By maintaining data within private infrastructure, this approach guarantees greater control over access permissions, security policies, and regulatory compliance.
“Sensitive data remains confined within your organization’s perimeter, mitigating risks associated with data breaches or unauthorized access,” Manraj added.
“By integrating vector search within your existing infrastructure, you retain the robust security and control offered by PostgreSQL while harnessing the power of vector-based AI applications, especially in powerful techniques like multilingual RAG.”
Manraj warned that developers’ security efforts should not stop at vector databases and must go beyond.

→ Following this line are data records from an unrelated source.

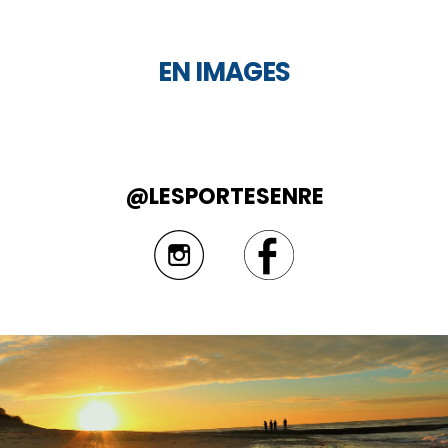
EN IMAGES
@LESPORTESENRE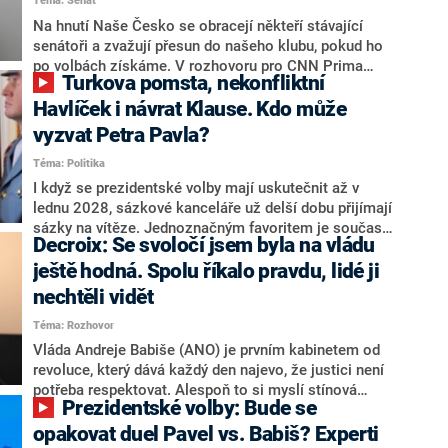
Téma: Senát
komentátoři mluví jako o slabé a v defenzivě. „Je to
úmorná práce upozorňovat na chyby vlády. Ministři s
Na hnutí Naše Česko se obracejí někteří stávající
námi navíc nechodí do debat. Chceme ale ukazovat
senátoři a zvažují přesun do našeho klubu, pokud ho
svoje témata,“ odpověděl Grolich na dotaz CNN Prima
po volbách získáme. V rozhovoru pro CNN Prima
Turkova pomsta, nekonfliktní
NEWS.
NEWS to řekl zakladatel hnutí a jihočeský hejtman
Martin Kuba. Konkrétní nebyl, ale získat by takto mohl
Havlíček i návrat Klause. Kdo může
například senátora Zdeňka Hrabu, který je dnes
vyzvat Petra Pavla?
součástí klubu ODS a TOP 09. Hraba to na dotaz
Téma: Politika
redakce nevyloučil. Předseda klubu senátorů ODS
Zdeněk Nytra redakci řekl, že počítá s odchodem
I když se prezidentské volby mají uskutečnit až v
některých senátorů z klubu a že Naše Česko není
lednu 2028, sázkové kanceláře už delší dobu přijímají
nepřítel, ale soupeř.
sázky na vítěze. Jednoznačným favoritem je současná
Decroix: Se svoločí jsem byla na vládu
hlava státu Petr Pavel. Daleko za ním pak bookmakeři
zmiňují dva výrazné politiky ANO, tedy premiéra
ještě hodná. Spolu říkalo pravdu, lidé ji
Andreje Babiše a ministra průmyslu Karla Havlíčka.
nechtěli vidět
Oblíbeným tipem samotných sázkařů je poslanec za
Téma: Rozhovor
Motoristy Filip Turek. Politolog Jan Kubáček nicméně
o případné kandidatuře kohokoliv ze zmíněné trojice
Vláda Andreje Babiše (ANO) je prvním kabinetem od
značně pochybuje. Podle něj současná koalice dosud
revoluce, který dává každý den najevo, že justici není
nemá osobu, která by Pavlovi mohla konkurovat.
potřeba respektovat. Alespoň to si myslí stínová
Prezidentské volby: Bude se
ministryně spravedlnosti ODS Eva Decroix. V
rozhovoru pro CNN Prima NEWS si nebrala servítky
opakovat duel Pavel vs. Babiš? Experti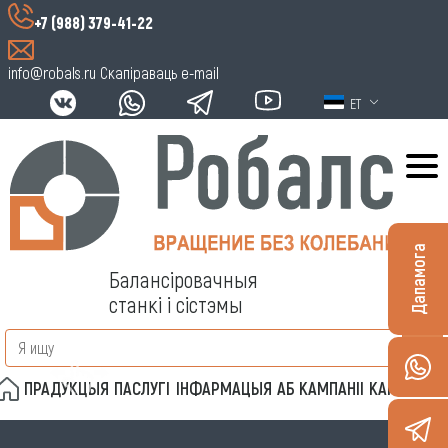
+7 (988) 379-41-22
info@robals.ru
Скапіраваць e-mail
ET
Дапамога
Балансіровачныя
станкі і сістэмы
ПРАДУКЦЫЯ
ПАСЛУГІ
ІНФАРМАЦЫЯ
АБ КАМПАНІІ
КАНТАКТЫ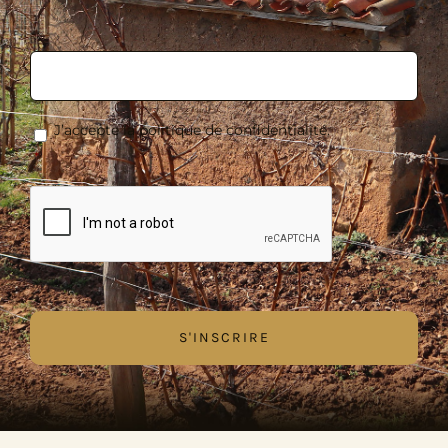
E-
mail
*
RGPD
*
J’accepte la politique de confidentialité.
*
CAPTCHA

“Developers need to understand that the limitation here is not due to vector databases alone, but rather a lack of proper safeguards and practices built around their database use.”
Manraj explained that Incorporating DevSecOps operational flows atop base core AI workflows with a Zero Trust methodology and developing AI with the right segregation of access for public versus private operations are key to mitigating the risks of generative AI.
The Bottom Line
As Legit Security unveils the vast risks and vulnerabilities that exist within LLM services and vector databases used by top companies around the world, a pattern emerges.
The AI hype has created a competition rush that not only pressures in-house developers to take risks by neglecting security principles but strays organizations away from true innovation and moves them further into important security risks like data leakage.
The sophisticated nature of AI technology is also challenging developers who struggle to maintain visibility and governance across the supply chain. If not tamed, this trend will continue to pose significant problems both for the AI industry developing third-party solutions and public AI services, as well as for any organization and individual building its AI.